At the age of 11 Leyb left school to be apprenticed to a bootmaker and as a participant in "revolutionary activities", he was arrested twice while still in his teens.

== Career ==
Leib migrated to the United States at the age of 22 and settled in New York City in 1906. He published his poems in Yiddish newspapers like The Jewish Daily Forward. Writing in the cadences of ordinary speech, he formed a group of poets called Di Yunge ("the Young"). According to the Jewish Virtual Library, Leib's sound poems drew renewed attention to the Yiddish language through their skillful use of alliteration and repetition." These poems proved controversial, and were parodied by Moyshe-Leyb Halpern in 1910; the two, it is argued, became rivals.

Mani Leib also wrote about children. His classic, Yingl Tsingl Khvat, was illustrated by the Russian avant-garde master, El Lissitzky.

He worked throughout his life making shoes and boots, and he references his profession in the poem "I Am." He contracted tuberculosis and lived in a sanatorium for two years.
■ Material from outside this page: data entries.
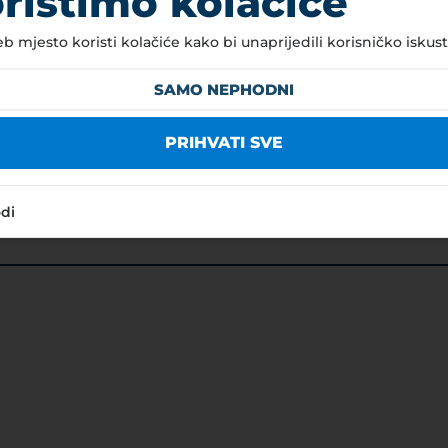
ristimo kolačiće
 mjesto koristi kolačiće kako bi unaprijedili korisničko iskust
SAMO NEPHODNI
PRIHVATI SVE
odi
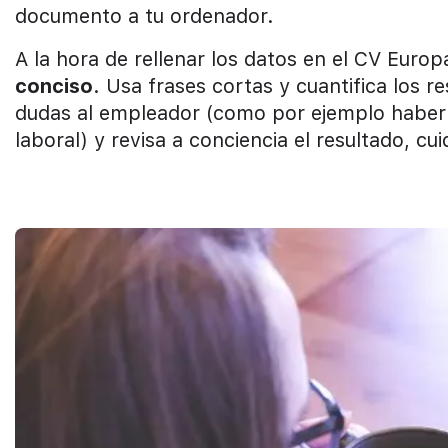
documento a tu ordenador.
A la hora de rellenar los datos en el CV Euro
conciso
. Usa frases cortas y cuantifica los r
dudas al empleador (como por ejemplo haber 
laboral) y revisa a conciencia el resultado, c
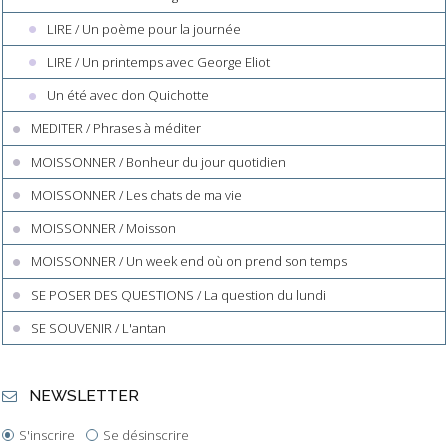
LIRE / Un poème pour la journée
LIRE / Un printemps avec George Eliot
Un été avec don Quichotte
MEDITER / Phrases à méditer
MOISSONNER / Bonheur du jour quotidien
MOISSONNER / Les chats de ma vie
MOISSONNER / Moisson
MOISSONNER / Un week end où on prend son temps
SE POSER DES QUESTIONS / La question du lundi
SE SOUVENIR / L'antan
NEWSLETTER
S'inscrire
Se désinscrire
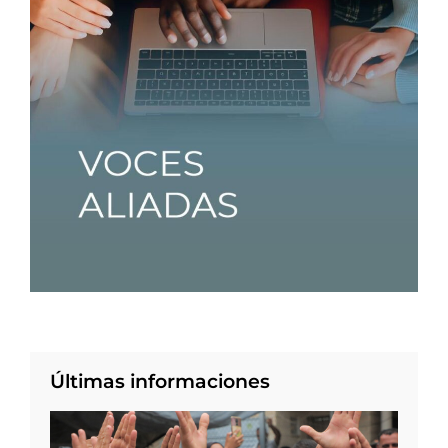
Últimas informaciones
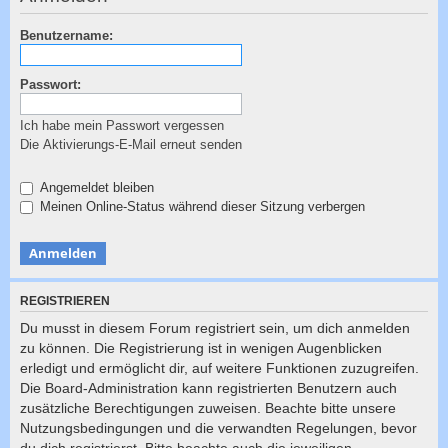
c
h
Benutzername:
e
Passwort:
Ich habe mein Passwort vergessen
Die Aktivierungs-E-Mail erneut senden
Angemeldet bleiben
Meinen Online-Status während dieser Sitzung verbergen
REGISTRIEREN
Du musst in diesem Forum registriert sein, um dich anmelden
zu können. Die Registrierung ist in wenigen Augenblicken
erledigt und ermöglicht dir, auf weitere Funktionen zuzugreifen.
Die Board-Administration kann registrierten Benutzern auch
zusätzliche Berechtigungen zuweisen. Beachte bitte unsere
Nutzungsbedingungen und die verwandten Regelungen, bevor
du dich registrierst. Bitte beachte auch die jeweiligen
He never lost his belief in "the ability of poetry to transform the mundane into the divine."

His reputation continued to grow after his death, when his collected work was published: Lider un Baladn (Songs and Ballads) in 1955 and Sonetn (Sonnets) in 1961. Lider un Baladn was reprinted in 1963 with parallel Hebrew translations by Shimshon Meltzer, and an introduction by Itzik Manger. The second volume of Lider un Baladn contains a brief autobiography.

== Personal life ==
Leib was married to Feyge Rolnick and had five children. He later left his wife to marry poet Rochelle Weprinski.